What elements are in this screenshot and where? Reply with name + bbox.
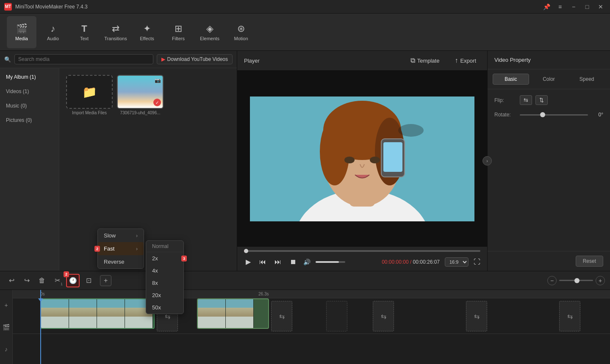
speed-4x[interactable]: 4x [146, 265, 183, 277]
svg-point-6 [320, 118, 349, 185]
close-button[interactable]: ✕ [596, 2, 606, 12]
video-media-item[interactable]: 📷 ✓ 7306719-uhd_4096... [117, 75, 164, 115]
sidebar-item-music[interactable]: Music (0) [0, 99, 59, 113]
speed-20x[interactable]: 20x [146, 289, 183, 301]
sidebar-item-pictures[interactable]: Pictures (0) [0, 113, 59, 127]
minimize-button[interactable]: − [568, 2, 579, 12]
toolbar-text[interactable]: T Text [69, 16, 99, 48]
crop-button[interactable]: ⊡ [82, 274, 95, 287]
add-video-track[interactable]: + [4, 302, 8, 309]
aspect-ratio-select[interactable]: 16:9 9:16 1:1 4:3 [445, 257, 469, 267]
transition-clip-3[interactable]: ⇆ [373, 301, 394, 331]
toolbar-elements[interactable]: ◈ Elements [195, 16, 225, 48]
camera-icon: 📷 [155, 77, 161, 83]
sidebar-item-videos[interactable]: Videos (1) [0, 84, 59, 99]
tab-speed[interactable]: Speed [568, 74, 605, 85]
transition-clip-2[interactable]: ⇆ [271, 301, 292, 331]
export-label: Export [460, 58, 476, 64]
maximize-button[interactable]: □ [582, 2, 592, 12]
clip-frame-5 [198, 299, 226, 328]
clip-frame-1 [41, 299, 69, 328]
toolbar-audio[interactable]: ♪ Audio [38, 16, 68, 48]
volume-slider[interactable] [316, 261, 345, 263]
app-icon: MT [4, 3, 12, 11]
media-label: Media [15, 36, 28, 41]
speed-slow-item[interactable]: Slow › [98, 229, 144, 242]
progress-dot [244, 249, 248, 253]
speed-2x[interactable]: 2x 3 [146, 252, 183, 265]
search-icon: 🔍 [4, 56, 11, 63]
playhead[interactable] [40, 290, 41, 364]
prev-frame-button[interactable]: ⏮ [258, 256, 268, 267]
undo-button[interactable]: ↩ [5, 274, 18, 287]
toolbar-effects[interactable]: ✦ Effects [132, 16, 162, 48]
tracks-area: 0s 26.3s ⇆ [13, 290, 610, 364]
fast-label: Fast [104, 245, 114, 252]
redo-button[interactable]: ↪ [20, 274, 33, 287]
zoom-out-button[interactable]: − [547, 276, 557, 285]
audio-label: Audio [47, 36, 59, 41]
toolbar-filters[interactable]: ⊞ Filters [164, 16, 193, 48]
yt-label: Download YouTube Videos [167, 56, 228, 62]
video-preview [237, 71, 487, 247]
player-header-actions: ⧉ Template ↑ Export [406, 55, 480, 66]
svg-point-8 [344, 157, 355, 163]
elements-label: Elements [200, 36, 219, 41]
toolbar-transitions[interactable]: ⇄ Transitions [101, 16, 130, 48]
cut-button[interactable]: ✂ 1 [51, 274, 64, 287]
import-thumb: 📁 [66, 75, 113, 109]
fast-submenu: Normal 2x 3 4x 8x 20x 50x [146, 240, 184, 314]
timeline-ruler: 0s 26.3s [13, 290, 610, 298]
speed-2x-label: 2x [152, 255, 158, 262]
delete-button[interactable]: 🗑 [36, 274, 48, 287]
next-frame-button[interactable]: ⏭ [273, 256, 283, 267]
search-input[interactable] [14, 54, 153, 64]
collapse-panel-button[interactable]: › [482, 156, 492, 165]
pin-button[interactable]: 📌 [541, 2, 552, 12]
player-controls: ▶ ⏮ ⏭ ⏹ 🔊 00:00:00:00 / 00:00:26:07 16:9… [237, 247, 487, 271]
flip-horizontal-button[interactable]: ⇆ [520, 95, 532, 105]
zoom-controls: − + [547, 276, 605, 285]
normal-label-item: Normal [146, 241, 183, 252]
filters-icon: ⊞ [175, 23, 182, 34]
speed-8x[interactable]: 8x [146, 277, 183, 289]
progress-bar[interactable] [244, 250, 480, 252]
zoom-in-button[interactable]: + [596, 276, 605, 285]
template-button[interactable]: ⧉ Template [406, 55, 444, 66]
speed-button-wrapper: 🕐 2 [66, 274, 80, 287]
tab-color[interactable]: Color [531, 74, 567, 85]
video-clip-main[interactable] [40, 298, 155, 329]
video-track: ⇆ ⇆ ⇆ ⇆ ⇆ [13, 298, 610, 334]
flip-vertical-button[interactable]: ⇅ [535, 95, 548, 105]
video-clip-2[interactable] [197, 298, 269, 329]
transitions-label: Transitions [104, 36, 127, 41]
speed-reverse-item[interactable]: Reverse [98, 255, 144, 268]
zoom-slider[interactable] [559, 280, 593, 281]
yt-download-button[interactable]: ▶ Download YouTube Videos [157, 54, 233, 64]
transition-clip-4[interactable]: ⇆ [466, 301, 487, 331]
settings-button[interactable]: ≡ [555, 2, 565, 12]
player-header: Player ⧉ Template ↑ Export [237, 51, 487, 71]
sidebar-menu: My Album (1) Videos (1) Music (0) Pictur… [0, 68, 59, 271]
toolbar-media[interactable]: 🎬 Media [7, 16, 36, 48]
video-property-title: Video Property [488, 51, 610, 69]
play-button[interactable]: ▶ [244, 256, 252, 267]
import-media-item[interactable]: 📁 Import Media Files [66, 75, 113, 115]
rotate-slider[interactable] [520, 114, 588, 116]
text-icon: T [81, 23, 87, 34]
reset-button[interactable]: Reset [576, 256, 603, 267]
add-track-button[interactable]: + [100, 275, 111, 286]
stop-button[interactable]: ⏹ [288, 256, 298, 267]
transition-clip-5[interactable]: ⇆ [559, 301, 580, 331]
audio-icon: ♪ [51, 23, 55, 34]
time-display: 00:00:00:00 / 00:00:26:07 [382, 259, 440, 265]
speed-50x[interactable]: 50x [146, 301, 183, 314]
toolbar-motion[interactable]: ⊛ Motion [226, 16, 256, 48]
tab-basic[interactable]: Basic [493, 74, 529, 85]
sidebar-item-myalbum[interactable]: My Album (1) [0, 70, 59, 84]
clip-frame-3 [97, 299, 125, 328]
export-button[interactable]: ↑ Export [450, 55, 480, 66]
speed-fast-item[interactable]: Fast › 2 [98, 242, 144, 255]
export-icon: ↑ [455, 57, 458, 64]
fullscreen-button[interactable]: ⛶ [474, 258, 480, 266]
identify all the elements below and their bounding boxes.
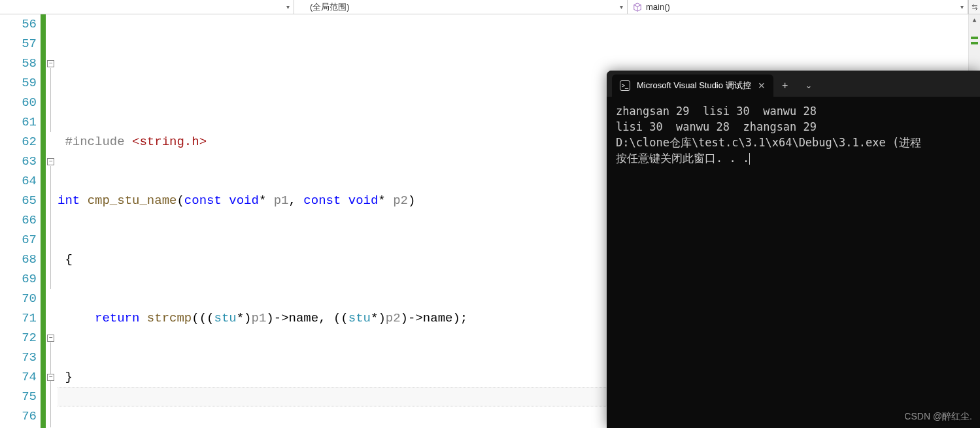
- fold-toggle[interactable]: −: [47, 158, 54, 165]
- chevron-down-icon: ▾: [286, 3, 290, 10]
- split-toggle-button[interactable]: [968, 0, 980, 14]
- line-number: 73: [0, 348, 37, 367]
- watermark-text: CSDN @醉红尘.: [904, 411, 972, 423]
- function-dropdown[interactable]: main() ▾: [628, 0, 968, 14]
- terminal-icon: >_: [620, 80, 630, 91]
- line-number: 61: [0, 112, 37, 132]
- line-number: 62: [0, 132, 37, 152]
- line-number: 75: [0, 387, 37, 406]
- console-titlebar[interactable]: >_ Microsoft Visual Studio 调试控 ✕ + ⌄: [607, 71, 980, 97]
- cube-icon: [633, 3, 642, 12]
- console-line: 按任意键关闭此窗口. . .: [616, 150, 971, 166]
- chevron-down-icon: ▾: [960, 3, 964, 10]
- line-number: 65: [0, 191, 37, 210]
- line-number: 71: [0, 308, 37, 328]
- line-number: 60: [0, 93, 37, 112]
- line-number: 66: [0, 210, 37, 230]
- console-tab-title: Microsoft Visual Studio 调试控: [637, 80, 751, 91]
- line-number: 68: [0, 250, 37, 269]
- line-number: 59: [0, 73, 37, 93]
- fold-toggle[interactable]: −: [47, 335, 54, 342]
- line-number: 76: [0, 406, 37, 426]
- line-number: 67: [0, 230, 37, 250]
- change-indicator-bar: [41, 14, 46, 428]
- line-number: 70: [0, 289, 37, 308]
- fold-line: [50, 342, 51, 427]
- function-label: main(): [646, 2, 670, 12]
- line-number: 56: [0, 14, 37, 34]
- scope-dropdown-left[interactable]: ▾: [0, 0, 294, 14]
- chevron-down-icon: ▾: [620, 3, 623, 10]
- fold-gutter: − − − −: [46, 14, 58, 428]
- fold-toggle[interactable]: −: [47, 374, 54, 381]
- line-number: 72: [0, 328, 37, 348]
- line-number: 63: [0, 152, 37, 171]
- scope-dropdown-center[interactable]: (全局范围) ▾: [294, 0, 628, 14]
- fold-toggle[interactable]: −: [47, 60, 54, 67]
- console-line: D:\clone仓库\test.c\3.1\x64\Debug\3.1.exe …: [616, 135, 971, 150]
- navigation-bar: ▾ (全局范围) ▾ main() ▾: [0, 0, 980, 14]
- console-tab[interactable]: >_ Microsoft Visual Studio 调试控 ✕: [612, 74, 773, 97]
- fold-line: [50, 166, 51, 289]
- new-tab-button[interactable]: +: [773, 74, 797, 97]
- tab-menu-chevron-icon[interactable]: ⌄: [797, 74, 820, 97]
- line-number: 57: [0, 34, 37, 54]
- console-output: zhangsan 29 lisi 30 wanwu 28lisi 30 wanw…: [607, 97, 980, 173]
- scroll-change-mark: [971, 37, 978, 39]
- console-line: zhangsan 29 lisi 30 wanwu 28: [616, 103, 971, 119]
- console-line: lisi 30 wanwu 28 zhangsan 29: [616, 119, 971, 135]
- debug-console-window[interactable]: >_ Microsoft Visual Studio 调试控 ✕ + ⌄ zha…: [607, 71, 980, 428]
- fold-line: [50, 68, 51, 132]
- scroll-change-mark: [971, 42, 978, 44]
- close-icon[interactable]: ✕: [758, 80, 766, 91]
- line-number: 64: [0, 171, 37, 191]
- line-number-gutter: 56 57 58 59 60 61 62 63 64 65 66 67 68 6…: [0, 14, 41, 428]
- scope-label: (全局范围): [310, 1, 350, 13]
- line-number: 69: [0, 269, 37, 289]
- text-cursor: [749, 153, 750, 165]
- line-number: 58: [0, 54, 37, 73]
- scroll-up-icon[interactable]: ▲: [969, 14, 980, 26]
- line-number: 74: [0, 367, 37, 387]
⁂
= How to complete this task =
Within the data above, determine the number of lines that contain the word "Normal"; write only that number.

= Result of this exercise =
2